Omit the pictures. Print each entry below exactly.

-------- DATA UNDER STUDY --------

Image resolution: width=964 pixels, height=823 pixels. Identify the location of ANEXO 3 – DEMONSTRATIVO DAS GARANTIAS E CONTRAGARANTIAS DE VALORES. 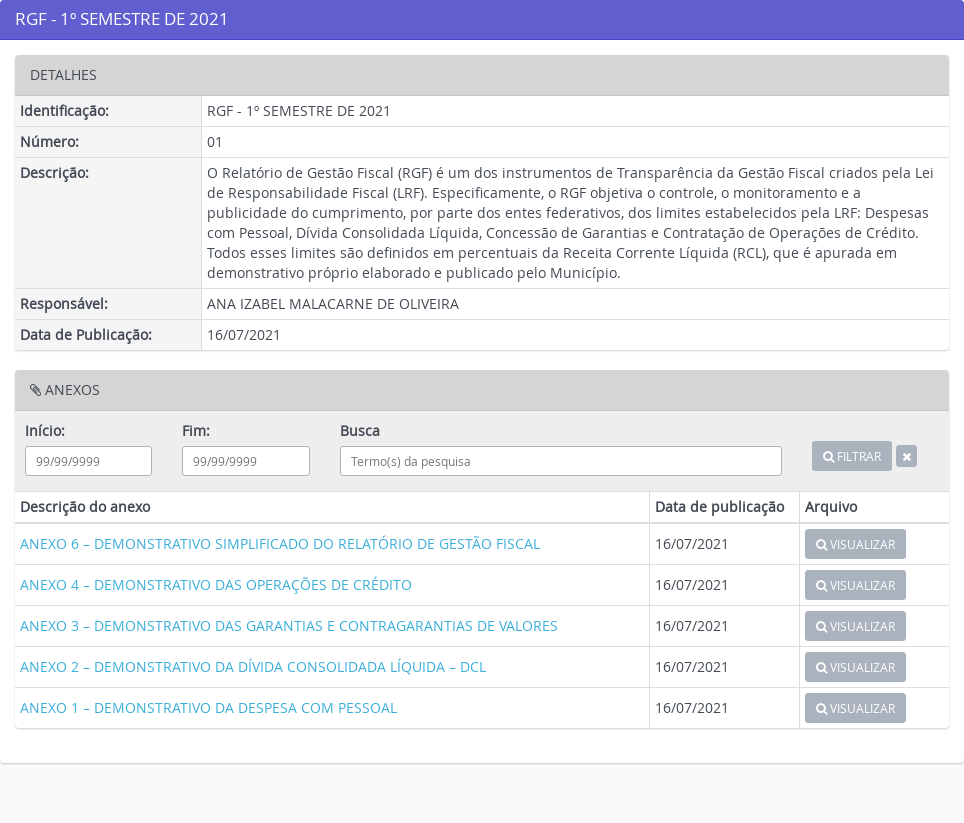
(289, 625).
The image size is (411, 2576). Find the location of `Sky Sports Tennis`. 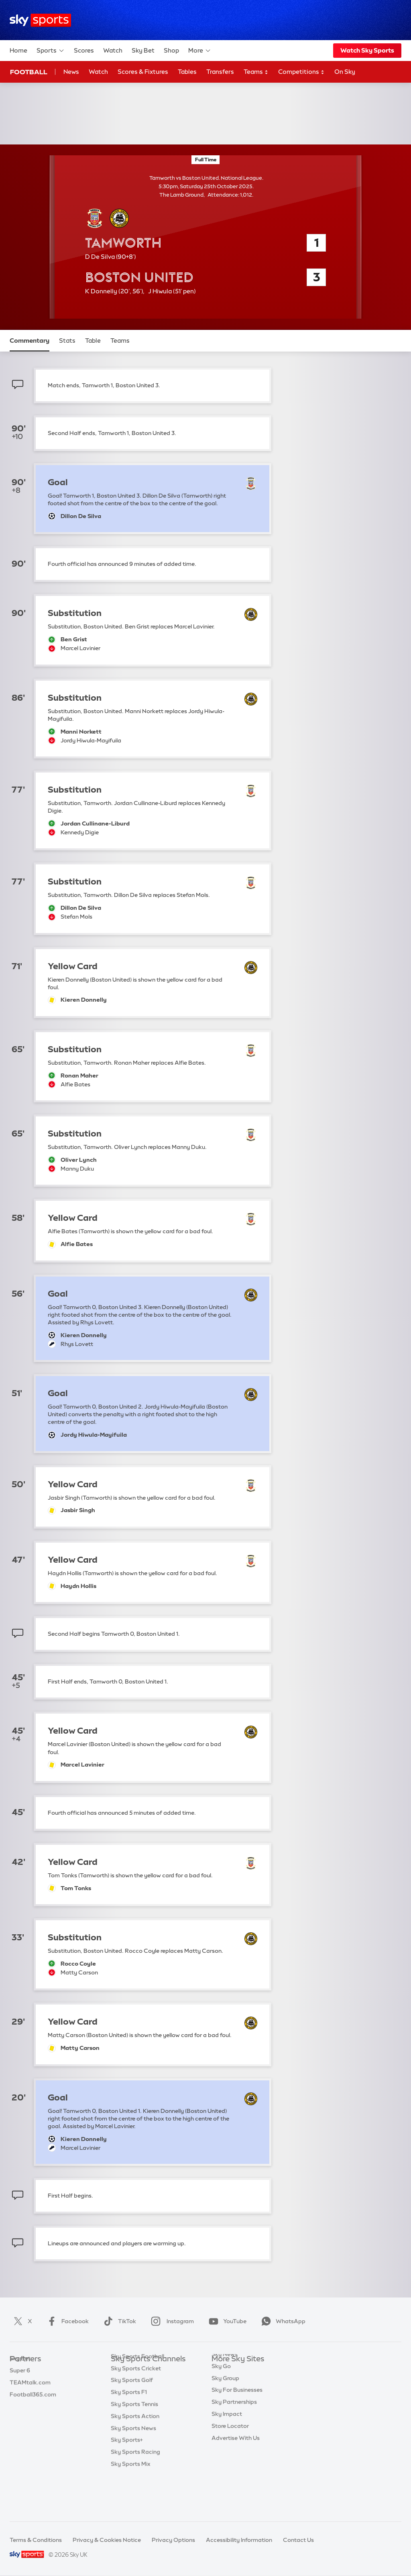

Sky Sports Tennis is located at coordinates (134, 2443).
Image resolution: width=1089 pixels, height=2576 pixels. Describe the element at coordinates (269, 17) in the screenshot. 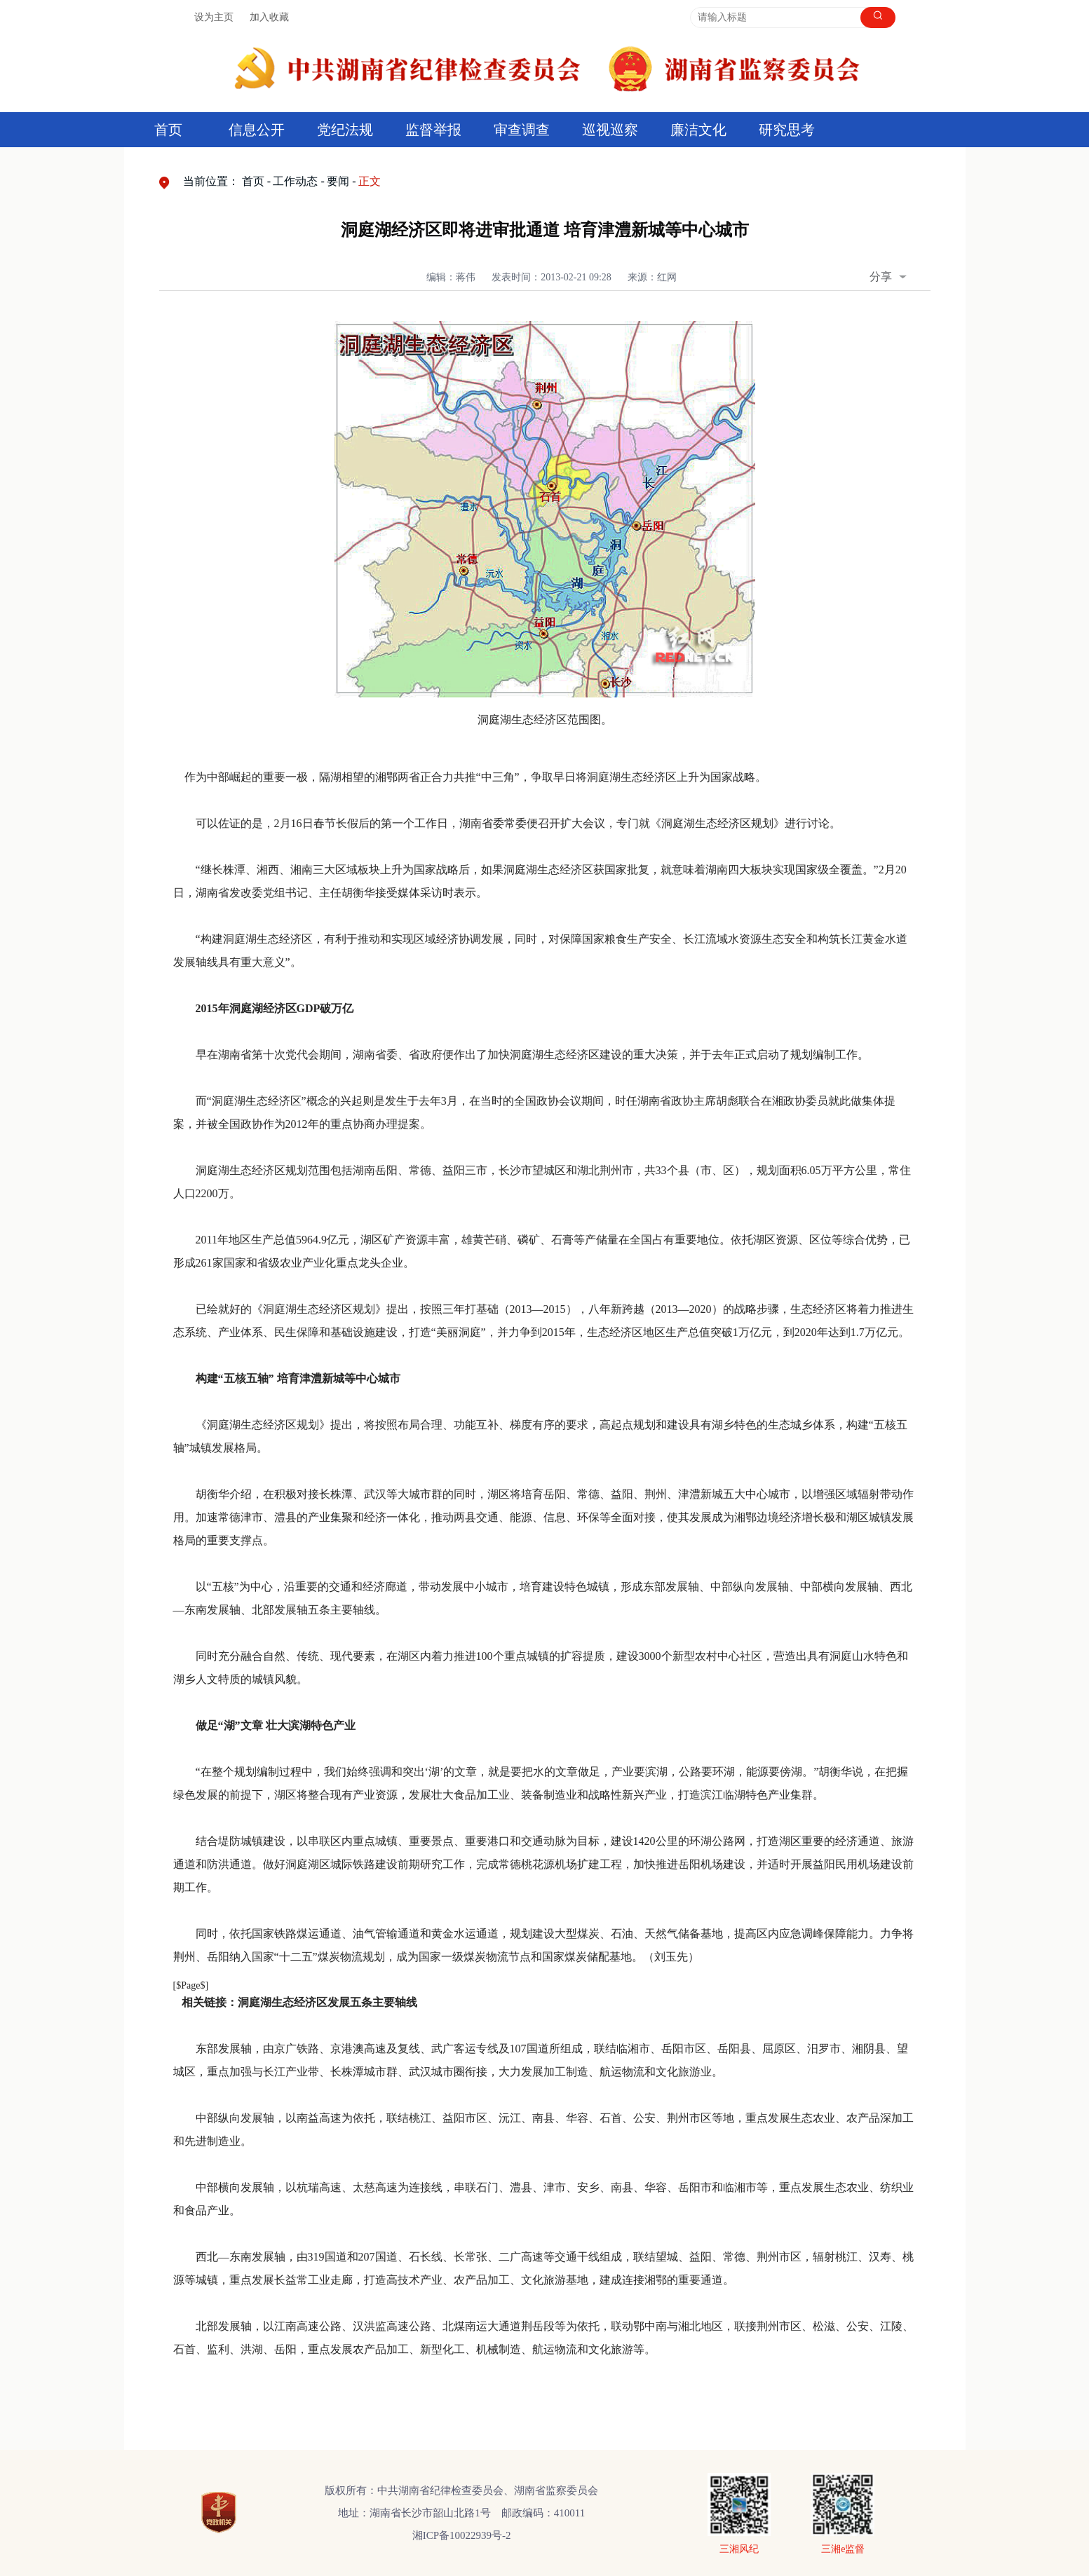

I see `加入收藏` at that location.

--------

▸ WRITTEN SOLUTION
Image resolution: width=964 pixels, height=823 pixels. Identify the location of ANEXO 3 – DEMONSTRATIVO DAS GARANTIAS E CONTRAGARANTIAS DE VALORES. 
(289, 625).
The image size is (411, 2576). Find the location of `Sky Sports Tennis`. 

Sky Sports Tennis is located at coordinates (134, 2443).
Image resolution: width=1089 pixels, height=2576 pixels. Describe the element at coordinates (269, 17) in the screenshot. 

I see `加入收藏` at that location.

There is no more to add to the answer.